:: Dataset ::
= Beginning of Section =

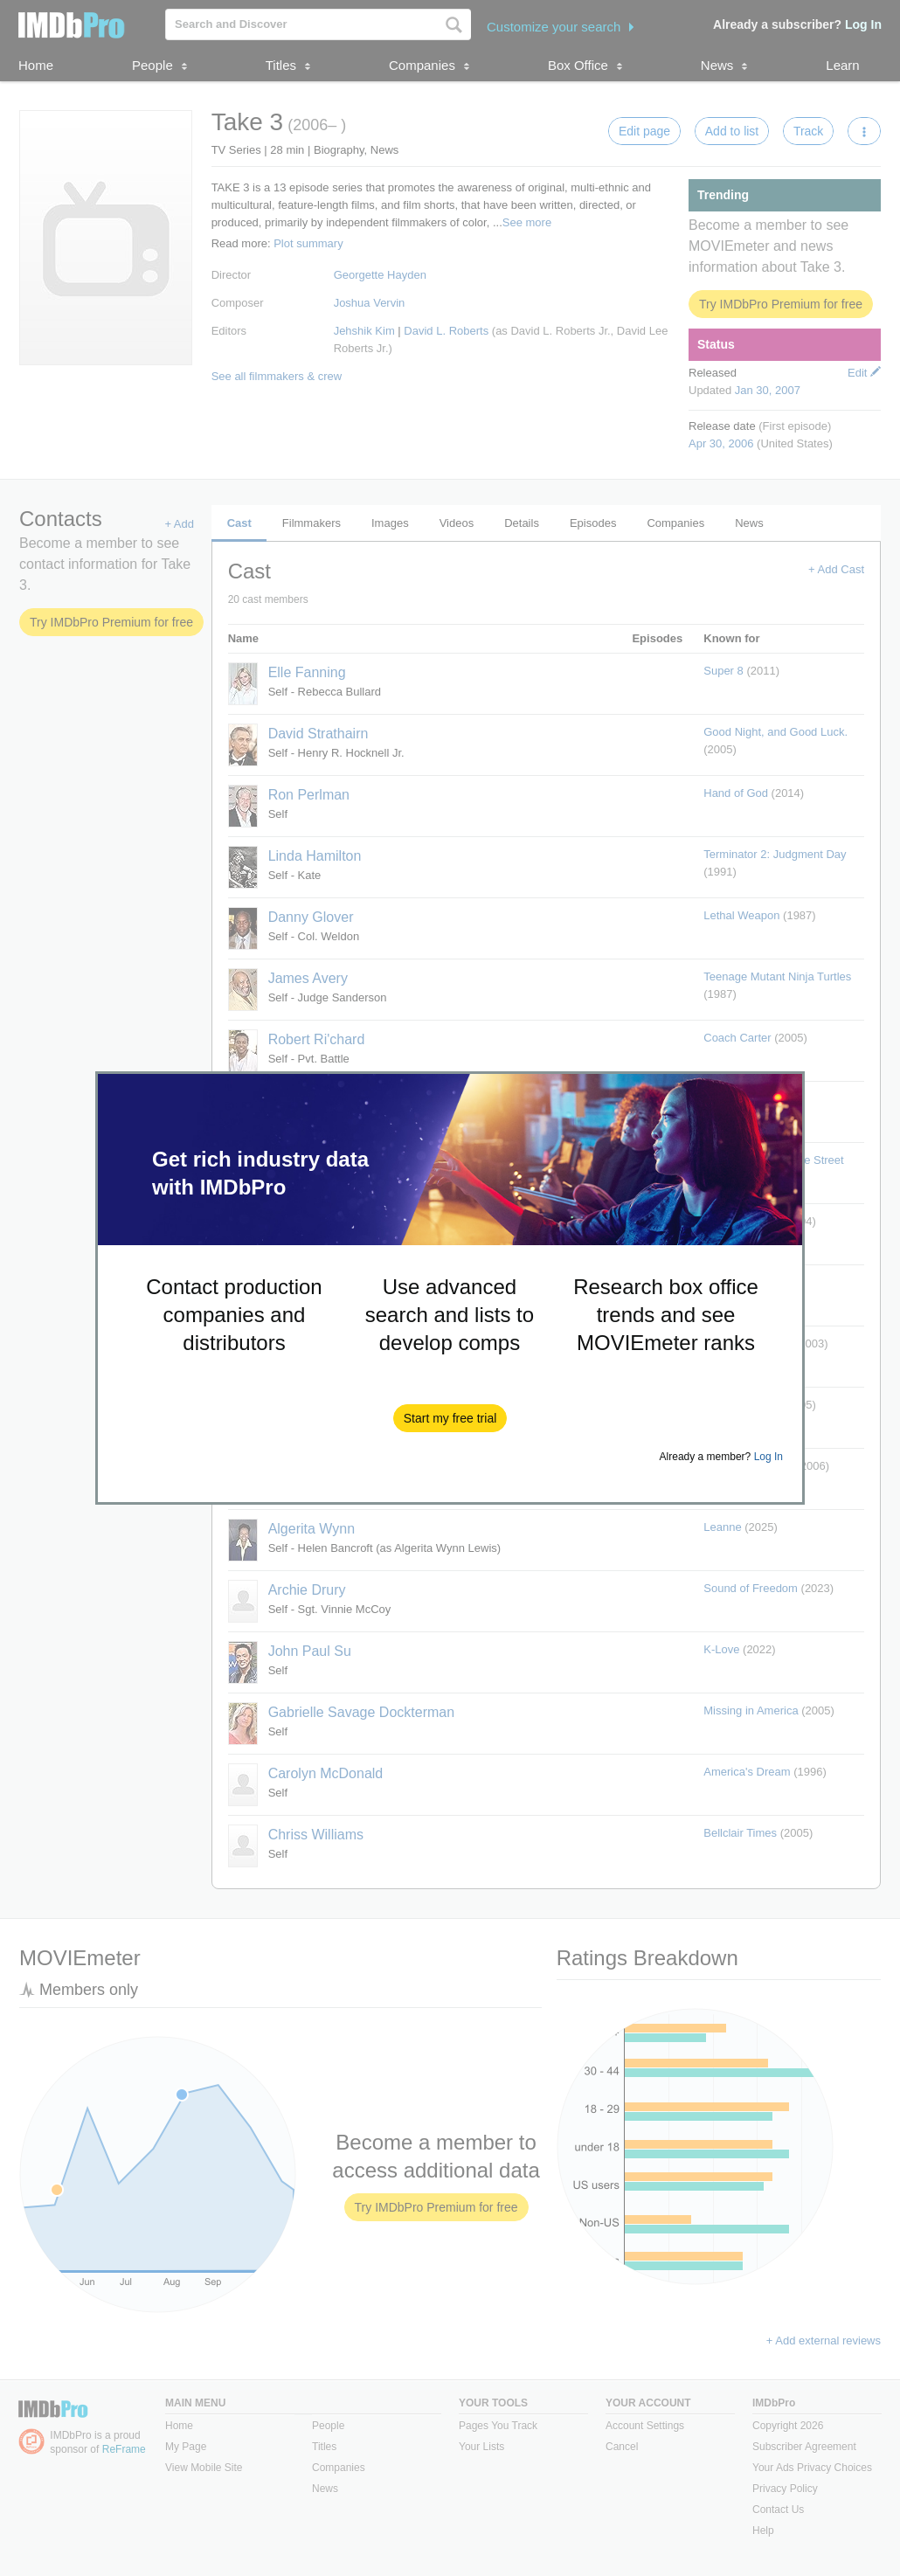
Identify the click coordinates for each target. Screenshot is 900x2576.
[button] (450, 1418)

= End of Section =
= Beginning of Section =

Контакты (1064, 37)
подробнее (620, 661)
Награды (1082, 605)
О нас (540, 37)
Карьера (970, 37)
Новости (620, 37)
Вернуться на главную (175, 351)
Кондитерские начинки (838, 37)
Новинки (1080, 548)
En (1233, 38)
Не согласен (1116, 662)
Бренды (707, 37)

= End of Section =
= Beginning of Section =

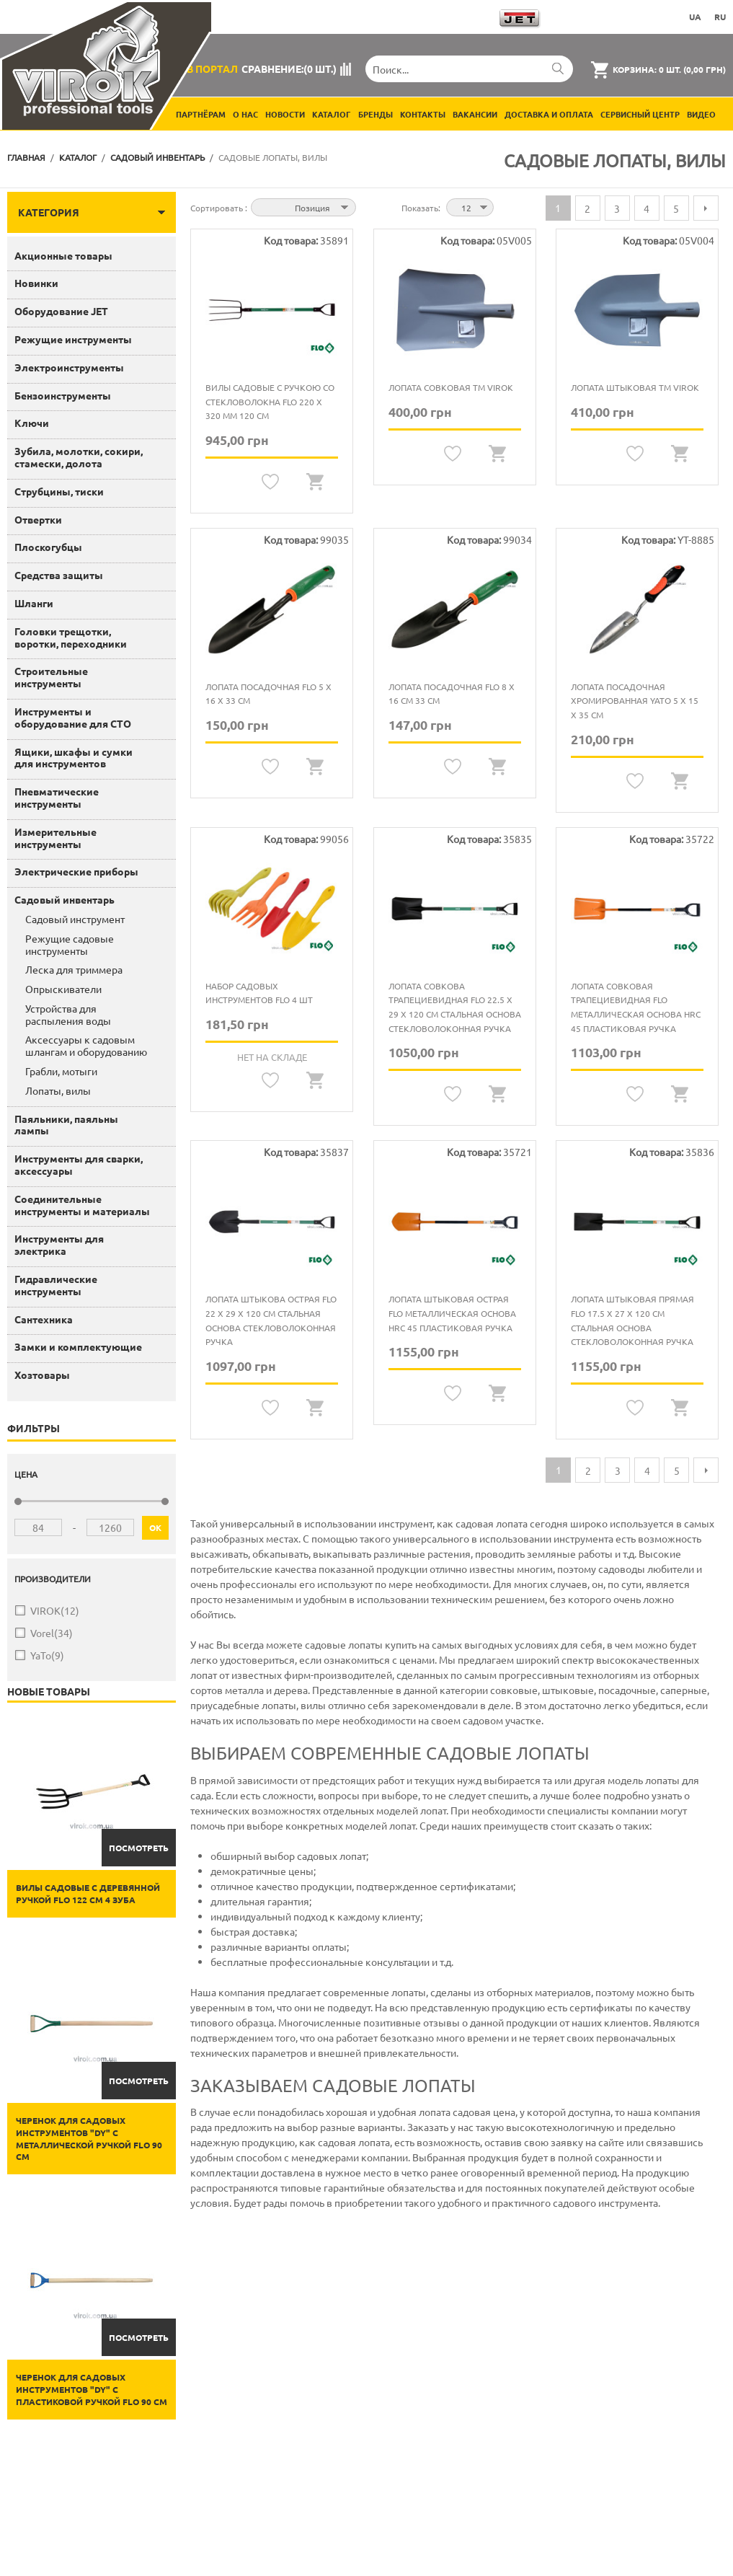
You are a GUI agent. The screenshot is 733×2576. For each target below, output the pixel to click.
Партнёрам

= End of Section =

In the listing above, find the line containing "Identify the click" and the line containing "[button] (450, 1418)". Output them and every line between, exactly, and nothing else.

Identify the click coordinates for each target. Screenshot is 900x2576.
[button] (450, 1418)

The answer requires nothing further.